Smokers in Abu Dhabi supported the excise tax on tobacco in principle but said it would not stop them from indulging in their habit.
On Wednesday afternoon, shisha cafes and tobacco shops in Khalidiya had a steady stream of regular customers.
“Our sales have doubled in the last week,” said Hussein Mahmoud, a sales associate at Hatta Smoking Accessories. “After the taxes, sales could go down and they could go up. We don’t know and we won’t know until it happens.”
“God knows,” said his friend, Ali Gulam.
Ahmed Al Ameri, 35, a customer from Al Ain, was sceptical. “I heard that prices would increase but they’ve said that before and it was just talk,” he said.

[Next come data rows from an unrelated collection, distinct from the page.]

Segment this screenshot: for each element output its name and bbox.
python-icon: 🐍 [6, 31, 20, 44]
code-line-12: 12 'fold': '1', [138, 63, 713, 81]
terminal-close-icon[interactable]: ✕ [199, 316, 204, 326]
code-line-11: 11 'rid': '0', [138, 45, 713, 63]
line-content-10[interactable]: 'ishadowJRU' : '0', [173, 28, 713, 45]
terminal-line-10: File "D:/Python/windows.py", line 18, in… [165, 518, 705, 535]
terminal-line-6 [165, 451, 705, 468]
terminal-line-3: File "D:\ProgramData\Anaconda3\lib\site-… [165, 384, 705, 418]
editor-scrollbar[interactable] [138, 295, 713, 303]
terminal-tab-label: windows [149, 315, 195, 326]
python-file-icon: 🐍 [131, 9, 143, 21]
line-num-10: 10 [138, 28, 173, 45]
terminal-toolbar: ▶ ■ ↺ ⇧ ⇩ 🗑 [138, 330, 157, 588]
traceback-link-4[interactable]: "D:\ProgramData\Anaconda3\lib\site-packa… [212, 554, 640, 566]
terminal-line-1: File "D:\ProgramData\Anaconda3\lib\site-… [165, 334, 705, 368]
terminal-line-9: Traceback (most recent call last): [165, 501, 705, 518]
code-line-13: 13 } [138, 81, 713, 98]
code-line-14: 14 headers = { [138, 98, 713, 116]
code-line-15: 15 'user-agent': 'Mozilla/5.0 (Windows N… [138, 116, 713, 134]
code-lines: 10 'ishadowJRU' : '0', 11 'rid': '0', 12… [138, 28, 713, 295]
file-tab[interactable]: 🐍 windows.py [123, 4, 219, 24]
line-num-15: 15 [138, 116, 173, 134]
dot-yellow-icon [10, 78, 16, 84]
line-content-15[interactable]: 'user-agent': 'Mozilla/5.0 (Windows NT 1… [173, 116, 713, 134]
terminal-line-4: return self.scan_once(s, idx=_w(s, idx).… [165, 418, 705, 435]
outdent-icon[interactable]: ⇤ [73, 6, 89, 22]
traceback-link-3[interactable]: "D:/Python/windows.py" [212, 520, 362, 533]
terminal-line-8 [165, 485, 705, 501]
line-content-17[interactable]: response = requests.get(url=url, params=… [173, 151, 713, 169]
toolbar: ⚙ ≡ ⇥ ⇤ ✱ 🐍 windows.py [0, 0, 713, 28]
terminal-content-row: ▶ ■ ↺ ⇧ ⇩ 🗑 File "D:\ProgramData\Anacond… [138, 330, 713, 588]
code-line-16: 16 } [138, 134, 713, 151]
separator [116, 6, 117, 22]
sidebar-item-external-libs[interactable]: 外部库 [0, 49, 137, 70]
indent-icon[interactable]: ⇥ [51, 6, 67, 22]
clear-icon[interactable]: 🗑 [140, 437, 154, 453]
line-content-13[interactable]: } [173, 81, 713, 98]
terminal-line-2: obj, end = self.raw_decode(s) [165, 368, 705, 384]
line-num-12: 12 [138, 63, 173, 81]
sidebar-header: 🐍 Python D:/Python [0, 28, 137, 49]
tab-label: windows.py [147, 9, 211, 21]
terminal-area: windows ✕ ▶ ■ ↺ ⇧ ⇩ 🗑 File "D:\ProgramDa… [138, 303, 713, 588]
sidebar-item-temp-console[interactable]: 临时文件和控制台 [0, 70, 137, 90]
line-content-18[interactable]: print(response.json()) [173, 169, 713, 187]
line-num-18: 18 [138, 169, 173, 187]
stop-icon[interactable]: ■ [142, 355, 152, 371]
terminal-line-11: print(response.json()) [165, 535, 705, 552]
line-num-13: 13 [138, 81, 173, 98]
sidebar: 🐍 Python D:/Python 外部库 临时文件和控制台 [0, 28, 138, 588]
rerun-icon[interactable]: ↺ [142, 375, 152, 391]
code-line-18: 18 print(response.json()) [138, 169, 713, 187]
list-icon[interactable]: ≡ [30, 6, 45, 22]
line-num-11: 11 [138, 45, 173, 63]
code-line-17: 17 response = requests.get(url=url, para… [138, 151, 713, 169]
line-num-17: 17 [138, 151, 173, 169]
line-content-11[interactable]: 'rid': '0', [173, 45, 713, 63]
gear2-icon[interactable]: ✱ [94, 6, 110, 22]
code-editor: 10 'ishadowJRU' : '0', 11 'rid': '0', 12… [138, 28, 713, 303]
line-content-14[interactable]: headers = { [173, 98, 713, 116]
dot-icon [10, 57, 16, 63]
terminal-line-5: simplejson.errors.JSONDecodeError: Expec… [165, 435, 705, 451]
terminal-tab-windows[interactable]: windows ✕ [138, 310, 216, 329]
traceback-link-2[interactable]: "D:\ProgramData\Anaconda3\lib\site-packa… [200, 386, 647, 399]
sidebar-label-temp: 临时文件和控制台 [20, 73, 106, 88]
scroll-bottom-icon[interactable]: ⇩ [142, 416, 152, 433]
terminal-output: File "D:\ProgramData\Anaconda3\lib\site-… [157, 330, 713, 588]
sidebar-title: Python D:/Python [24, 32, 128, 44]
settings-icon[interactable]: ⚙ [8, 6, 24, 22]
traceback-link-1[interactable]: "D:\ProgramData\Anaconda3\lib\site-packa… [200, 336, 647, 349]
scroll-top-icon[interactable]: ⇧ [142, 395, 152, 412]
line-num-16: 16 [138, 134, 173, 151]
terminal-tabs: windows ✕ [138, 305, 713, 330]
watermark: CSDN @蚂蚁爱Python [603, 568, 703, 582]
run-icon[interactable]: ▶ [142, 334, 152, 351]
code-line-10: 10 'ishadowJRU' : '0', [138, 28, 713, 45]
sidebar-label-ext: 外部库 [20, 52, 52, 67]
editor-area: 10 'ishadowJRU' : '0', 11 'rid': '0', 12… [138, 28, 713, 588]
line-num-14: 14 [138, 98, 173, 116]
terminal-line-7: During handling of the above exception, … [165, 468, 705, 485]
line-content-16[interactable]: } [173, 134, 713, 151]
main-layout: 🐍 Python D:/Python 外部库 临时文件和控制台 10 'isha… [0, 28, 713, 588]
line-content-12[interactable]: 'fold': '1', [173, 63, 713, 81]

Syrian Ameer Hussein, who had come to buy a kilogram of apple shisha for a friend, said he plans to quit. “But not because of the laws, no. I’m quitting because my wife told me if I don’t she’ll get another man,” said the 76-year-old.

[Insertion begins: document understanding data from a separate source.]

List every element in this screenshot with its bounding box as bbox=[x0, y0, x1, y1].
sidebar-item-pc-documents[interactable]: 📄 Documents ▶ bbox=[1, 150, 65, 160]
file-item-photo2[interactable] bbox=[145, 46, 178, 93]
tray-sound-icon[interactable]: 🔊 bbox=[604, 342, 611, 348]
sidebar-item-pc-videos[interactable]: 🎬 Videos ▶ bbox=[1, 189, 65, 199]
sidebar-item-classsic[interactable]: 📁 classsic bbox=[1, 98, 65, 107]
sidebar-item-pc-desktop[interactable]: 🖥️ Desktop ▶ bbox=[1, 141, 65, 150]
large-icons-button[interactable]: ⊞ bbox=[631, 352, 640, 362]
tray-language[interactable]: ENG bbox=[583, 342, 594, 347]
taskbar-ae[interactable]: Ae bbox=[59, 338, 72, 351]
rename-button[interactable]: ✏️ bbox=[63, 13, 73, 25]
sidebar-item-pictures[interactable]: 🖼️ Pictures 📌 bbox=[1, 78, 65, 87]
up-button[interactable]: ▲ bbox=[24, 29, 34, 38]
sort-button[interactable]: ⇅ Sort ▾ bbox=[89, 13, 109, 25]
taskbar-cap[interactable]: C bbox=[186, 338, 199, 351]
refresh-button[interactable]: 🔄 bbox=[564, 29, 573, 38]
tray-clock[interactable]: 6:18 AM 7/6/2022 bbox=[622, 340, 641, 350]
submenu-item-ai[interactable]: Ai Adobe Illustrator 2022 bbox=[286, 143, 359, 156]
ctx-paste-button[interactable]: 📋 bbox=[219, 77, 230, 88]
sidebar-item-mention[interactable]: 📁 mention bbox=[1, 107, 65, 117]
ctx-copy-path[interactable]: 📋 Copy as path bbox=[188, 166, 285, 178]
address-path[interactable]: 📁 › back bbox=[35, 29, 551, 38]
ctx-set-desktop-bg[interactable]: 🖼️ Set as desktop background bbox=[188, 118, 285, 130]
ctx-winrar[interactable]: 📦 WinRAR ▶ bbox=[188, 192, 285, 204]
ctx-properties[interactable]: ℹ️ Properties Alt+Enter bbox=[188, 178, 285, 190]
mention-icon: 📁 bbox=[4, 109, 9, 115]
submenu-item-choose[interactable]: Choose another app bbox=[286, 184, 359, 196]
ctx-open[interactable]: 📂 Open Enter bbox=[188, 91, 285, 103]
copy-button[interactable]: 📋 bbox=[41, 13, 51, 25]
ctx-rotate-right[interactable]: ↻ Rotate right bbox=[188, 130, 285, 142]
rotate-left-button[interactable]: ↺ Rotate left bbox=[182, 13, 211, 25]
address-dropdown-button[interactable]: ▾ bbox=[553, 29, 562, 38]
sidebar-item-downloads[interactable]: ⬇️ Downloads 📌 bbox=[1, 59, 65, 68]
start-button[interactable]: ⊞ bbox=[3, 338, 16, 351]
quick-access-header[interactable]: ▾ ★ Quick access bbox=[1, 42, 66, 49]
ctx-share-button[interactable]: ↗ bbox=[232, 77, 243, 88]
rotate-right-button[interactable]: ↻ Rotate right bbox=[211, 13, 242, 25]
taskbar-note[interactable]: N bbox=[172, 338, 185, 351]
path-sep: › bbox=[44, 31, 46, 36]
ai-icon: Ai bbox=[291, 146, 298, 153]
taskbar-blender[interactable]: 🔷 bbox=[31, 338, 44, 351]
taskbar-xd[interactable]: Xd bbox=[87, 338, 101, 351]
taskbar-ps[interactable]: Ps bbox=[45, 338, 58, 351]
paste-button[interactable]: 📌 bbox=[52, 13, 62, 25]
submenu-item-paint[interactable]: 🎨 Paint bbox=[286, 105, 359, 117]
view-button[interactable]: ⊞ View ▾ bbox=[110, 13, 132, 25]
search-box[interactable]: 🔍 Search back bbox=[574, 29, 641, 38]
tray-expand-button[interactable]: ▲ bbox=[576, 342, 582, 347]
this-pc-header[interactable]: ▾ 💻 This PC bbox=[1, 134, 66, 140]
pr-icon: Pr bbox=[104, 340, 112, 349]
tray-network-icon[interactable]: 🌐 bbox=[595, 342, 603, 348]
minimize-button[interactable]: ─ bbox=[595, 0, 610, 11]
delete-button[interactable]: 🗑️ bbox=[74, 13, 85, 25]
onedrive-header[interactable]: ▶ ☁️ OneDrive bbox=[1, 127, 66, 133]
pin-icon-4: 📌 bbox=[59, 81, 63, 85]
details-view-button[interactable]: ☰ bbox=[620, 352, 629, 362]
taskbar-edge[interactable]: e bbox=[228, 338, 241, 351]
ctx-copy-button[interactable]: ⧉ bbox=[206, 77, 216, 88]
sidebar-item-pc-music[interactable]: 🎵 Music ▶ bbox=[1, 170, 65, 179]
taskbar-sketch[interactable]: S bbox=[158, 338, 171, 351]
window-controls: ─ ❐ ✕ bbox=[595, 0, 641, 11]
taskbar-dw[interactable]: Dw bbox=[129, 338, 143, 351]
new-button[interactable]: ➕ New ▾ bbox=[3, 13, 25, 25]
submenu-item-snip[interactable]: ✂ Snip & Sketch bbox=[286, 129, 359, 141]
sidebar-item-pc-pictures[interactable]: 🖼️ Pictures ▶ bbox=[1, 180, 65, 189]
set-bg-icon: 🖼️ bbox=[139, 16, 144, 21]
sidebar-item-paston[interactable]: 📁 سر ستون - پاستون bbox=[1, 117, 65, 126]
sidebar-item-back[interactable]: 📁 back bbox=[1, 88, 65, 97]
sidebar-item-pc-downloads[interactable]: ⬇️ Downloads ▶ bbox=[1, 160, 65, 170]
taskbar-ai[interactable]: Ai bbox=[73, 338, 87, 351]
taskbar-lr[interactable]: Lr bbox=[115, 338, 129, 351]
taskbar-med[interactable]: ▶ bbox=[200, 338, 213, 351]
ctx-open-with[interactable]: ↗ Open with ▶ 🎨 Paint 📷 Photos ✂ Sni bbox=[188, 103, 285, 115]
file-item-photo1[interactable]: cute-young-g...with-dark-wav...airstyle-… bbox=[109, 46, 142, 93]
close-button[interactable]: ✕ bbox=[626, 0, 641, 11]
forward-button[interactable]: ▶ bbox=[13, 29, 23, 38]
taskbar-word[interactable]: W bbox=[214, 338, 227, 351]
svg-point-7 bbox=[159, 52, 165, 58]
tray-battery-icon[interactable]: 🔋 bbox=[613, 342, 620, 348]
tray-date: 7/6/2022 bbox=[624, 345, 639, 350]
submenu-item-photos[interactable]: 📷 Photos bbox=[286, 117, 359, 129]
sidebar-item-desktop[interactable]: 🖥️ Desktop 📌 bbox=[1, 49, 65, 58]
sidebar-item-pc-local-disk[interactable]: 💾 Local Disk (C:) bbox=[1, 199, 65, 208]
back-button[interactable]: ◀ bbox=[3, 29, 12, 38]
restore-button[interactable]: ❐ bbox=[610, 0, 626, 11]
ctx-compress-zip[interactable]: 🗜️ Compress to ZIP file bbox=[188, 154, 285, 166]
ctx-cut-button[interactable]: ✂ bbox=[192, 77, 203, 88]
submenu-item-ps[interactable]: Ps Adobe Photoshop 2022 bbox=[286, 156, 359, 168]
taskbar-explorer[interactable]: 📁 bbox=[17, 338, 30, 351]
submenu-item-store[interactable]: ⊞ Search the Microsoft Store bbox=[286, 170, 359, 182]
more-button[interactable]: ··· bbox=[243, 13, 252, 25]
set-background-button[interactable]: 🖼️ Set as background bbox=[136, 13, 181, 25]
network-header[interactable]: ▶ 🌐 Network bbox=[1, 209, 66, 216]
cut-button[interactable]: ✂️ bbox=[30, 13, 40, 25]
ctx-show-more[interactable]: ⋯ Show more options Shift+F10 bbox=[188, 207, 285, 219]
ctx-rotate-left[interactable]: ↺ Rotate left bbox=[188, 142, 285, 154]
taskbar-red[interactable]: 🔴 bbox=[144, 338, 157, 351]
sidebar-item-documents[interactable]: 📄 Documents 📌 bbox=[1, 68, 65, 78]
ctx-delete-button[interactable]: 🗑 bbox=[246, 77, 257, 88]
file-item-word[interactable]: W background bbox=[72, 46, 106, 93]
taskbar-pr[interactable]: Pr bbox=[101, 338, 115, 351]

For others, the price hike is a much-needed push.
“I will stop,” said Moroccan Ismail El Haddari, who was smoking outside a nearby cafeteria. “The price will be too high for me because I smoke two packs a day. If people have the will, they can do anything.
“Once the price goes up, that’s it. I mean, I am the one who buys the cigarettes, they don’t buy me.”
However, he quickly reconsidered. “OK, maybe I will not stop but I will cut back. I do like it because, when you smoke, it makes you forget things,” he said.
Shisha cafes and regular customers were unsure whether the new tax would apply to shisha, which costs as little as Dh12 a head, but as shisha contains tobacco, it will be subject to the tax.
At Dar Al Zein Internet Cafe, a shisha cafe that defies its name by not having any computers, workers did not expect business to be affected.
“It doesn’t matter if the price goes up or down,” said Emirati law graduate Obaid Al Ghafli, after finishing his midday pipe in the busy cafe. “The only thing that matters is will. People will always find a way.”